In this study of 58 patients with resected, nonmetastatic colorectal cancer, 45 patients with negative circulating tumor DNA levels were recurrence-free, whereas 10 of 13 patients with positive circulating tumor DNA levels relapsed during follow-up. Circulating tumor DNA positivity preceded radiologic or clinical evidence of recurrence in all 10 patients by a median of 3 months.
Serial circulating tumor DNA levels during postoperative surveillance can be used as a triage test to stratify patients with resected colorectal cancer on the basis of their risk of recurrence.
For patients with resected, nonmetastatic colorectal cancer (CRC), the optimal surveillance protocol remains unclear.
To evaluate whether serial circulating tumor DNA (ctDNA) levels detected disease recurrence earlier, compared with conventional postoperative surveillance, in patients with resected CRC.

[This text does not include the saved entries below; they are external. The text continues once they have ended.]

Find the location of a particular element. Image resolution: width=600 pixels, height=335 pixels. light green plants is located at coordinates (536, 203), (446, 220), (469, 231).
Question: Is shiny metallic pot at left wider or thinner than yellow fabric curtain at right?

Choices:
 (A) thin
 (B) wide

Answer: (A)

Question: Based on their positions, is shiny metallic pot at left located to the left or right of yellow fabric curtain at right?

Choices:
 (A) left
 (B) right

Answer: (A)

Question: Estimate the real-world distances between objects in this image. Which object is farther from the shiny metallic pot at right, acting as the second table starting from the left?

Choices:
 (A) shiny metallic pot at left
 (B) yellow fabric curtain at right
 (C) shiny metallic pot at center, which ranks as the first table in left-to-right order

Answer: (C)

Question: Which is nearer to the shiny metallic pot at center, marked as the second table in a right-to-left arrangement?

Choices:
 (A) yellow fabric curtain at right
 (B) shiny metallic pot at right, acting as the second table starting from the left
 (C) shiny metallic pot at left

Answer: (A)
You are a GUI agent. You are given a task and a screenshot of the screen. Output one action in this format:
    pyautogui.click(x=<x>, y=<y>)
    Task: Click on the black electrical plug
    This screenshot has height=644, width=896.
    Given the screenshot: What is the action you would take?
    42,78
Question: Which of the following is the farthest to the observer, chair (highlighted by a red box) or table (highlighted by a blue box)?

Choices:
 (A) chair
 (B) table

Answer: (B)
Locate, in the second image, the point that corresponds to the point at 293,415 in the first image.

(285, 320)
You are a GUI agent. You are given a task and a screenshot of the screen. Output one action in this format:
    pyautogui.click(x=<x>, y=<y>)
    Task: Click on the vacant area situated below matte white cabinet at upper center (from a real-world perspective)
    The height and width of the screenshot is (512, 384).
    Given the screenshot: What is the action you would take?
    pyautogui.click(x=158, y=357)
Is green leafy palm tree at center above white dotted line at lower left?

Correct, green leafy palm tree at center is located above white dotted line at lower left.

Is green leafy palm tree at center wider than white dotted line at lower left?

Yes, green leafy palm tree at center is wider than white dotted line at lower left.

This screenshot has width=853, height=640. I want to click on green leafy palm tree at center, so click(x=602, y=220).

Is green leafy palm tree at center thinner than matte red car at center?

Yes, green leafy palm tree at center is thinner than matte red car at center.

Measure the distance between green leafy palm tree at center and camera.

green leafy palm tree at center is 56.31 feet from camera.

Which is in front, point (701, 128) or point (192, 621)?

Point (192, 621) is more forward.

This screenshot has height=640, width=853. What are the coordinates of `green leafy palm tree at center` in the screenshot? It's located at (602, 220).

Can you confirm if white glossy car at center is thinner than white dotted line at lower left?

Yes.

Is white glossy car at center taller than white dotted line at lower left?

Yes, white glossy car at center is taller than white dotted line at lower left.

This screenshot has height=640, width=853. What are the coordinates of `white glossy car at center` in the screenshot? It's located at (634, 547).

Design, Setting, and Participants
This study included patients (n = 58) with stage I, II, or III CRC who underwent radical surgical resection at 4 Swedish hospitals from February 2, 2007, to May 8, 2013. Eighteen patients received adjuvant chemotherapy at the discretion of their clinicians, who were blinded to the ctDNA results. Blood samples were collected at 1 month after the surgical procedure and every 3 to 6 months thereafter for ctDNA analysis. Patients were followed up until metachronous metastases were detected, or for a median of 49 months. Data analysis was performed from March 1, 2009, to June 23, 2018.
Main Outcomes and Measures
Sensitivity and timing of ctDNA positivity were compared with those of conventional surveillance modalities (computed tomographic scans and serum carcinoembryonic antigen tests) for the detection of disease recurrence.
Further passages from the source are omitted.